Problem description:
Of the entries below, return only those lines from the line with "CryptoTicker" to the line with "este verano?", exactly, both included.

----------------

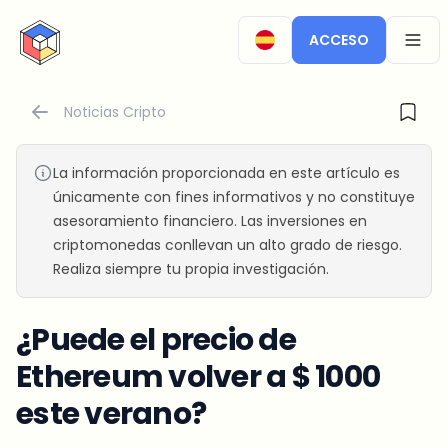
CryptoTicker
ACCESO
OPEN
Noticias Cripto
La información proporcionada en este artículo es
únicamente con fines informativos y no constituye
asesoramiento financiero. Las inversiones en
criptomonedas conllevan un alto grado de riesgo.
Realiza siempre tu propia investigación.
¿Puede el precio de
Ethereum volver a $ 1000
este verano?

----------------

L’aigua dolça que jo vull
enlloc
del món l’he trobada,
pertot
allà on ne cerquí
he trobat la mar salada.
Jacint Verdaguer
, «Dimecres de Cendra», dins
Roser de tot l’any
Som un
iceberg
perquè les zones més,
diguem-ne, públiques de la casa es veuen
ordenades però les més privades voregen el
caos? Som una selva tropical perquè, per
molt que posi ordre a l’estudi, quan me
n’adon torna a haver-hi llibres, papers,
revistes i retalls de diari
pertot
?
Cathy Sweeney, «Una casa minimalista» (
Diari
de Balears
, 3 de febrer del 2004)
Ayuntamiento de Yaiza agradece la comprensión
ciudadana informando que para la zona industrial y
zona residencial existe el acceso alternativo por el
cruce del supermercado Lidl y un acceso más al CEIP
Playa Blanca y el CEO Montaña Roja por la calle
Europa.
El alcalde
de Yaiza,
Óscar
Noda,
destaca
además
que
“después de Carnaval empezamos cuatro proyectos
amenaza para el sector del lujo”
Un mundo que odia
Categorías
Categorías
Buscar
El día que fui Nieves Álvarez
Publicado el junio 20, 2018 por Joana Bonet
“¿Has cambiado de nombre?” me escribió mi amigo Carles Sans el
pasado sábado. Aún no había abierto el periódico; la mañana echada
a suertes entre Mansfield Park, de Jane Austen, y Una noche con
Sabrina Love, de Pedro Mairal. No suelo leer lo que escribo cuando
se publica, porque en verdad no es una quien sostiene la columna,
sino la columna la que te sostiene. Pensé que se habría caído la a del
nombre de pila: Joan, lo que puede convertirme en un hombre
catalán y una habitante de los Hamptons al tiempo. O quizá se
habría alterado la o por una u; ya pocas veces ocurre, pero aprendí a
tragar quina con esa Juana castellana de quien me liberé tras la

----------------

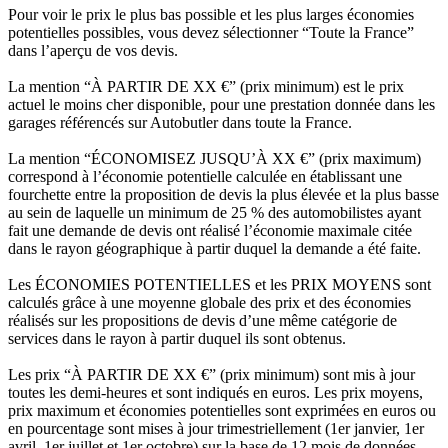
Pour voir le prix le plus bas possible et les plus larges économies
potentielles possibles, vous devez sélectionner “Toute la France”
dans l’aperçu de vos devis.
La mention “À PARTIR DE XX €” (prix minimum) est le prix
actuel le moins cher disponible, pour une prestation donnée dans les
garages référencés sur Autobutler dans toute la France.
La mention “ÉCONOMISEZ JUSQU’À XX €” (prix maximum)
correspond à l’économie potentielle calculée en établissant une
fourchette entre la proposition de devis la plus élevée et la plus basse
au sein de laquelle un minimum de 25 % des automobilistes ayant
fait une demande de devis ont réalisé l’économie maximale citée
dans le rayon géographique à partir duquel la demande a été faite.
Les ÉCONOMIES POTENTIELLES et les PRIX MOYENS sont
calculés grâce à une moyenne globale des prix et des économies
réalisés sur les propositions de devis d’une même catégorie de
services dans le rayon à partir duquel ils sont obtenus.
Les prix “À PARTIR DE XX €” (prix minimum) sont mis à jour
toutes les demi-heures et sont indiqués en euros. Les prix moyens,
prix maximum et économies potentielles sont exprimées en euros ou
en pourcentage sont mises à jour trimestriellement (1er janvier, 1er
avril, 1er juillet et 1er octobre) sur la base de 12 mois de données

----------------

Exercise answer:
CryptoTicker
ACCESO
OPEN
Noticias Cripto
La información proporcionada en este artículo es
únicamente con fines informativos y no constituye
asesoramiento financiero. Las inversiones en
criptomonedas conllevan un alto grado de riesgo.
Realiza siempre tu propia investigación.
¿Puede el precio de
Ethereum volver a $ 1000
este verano?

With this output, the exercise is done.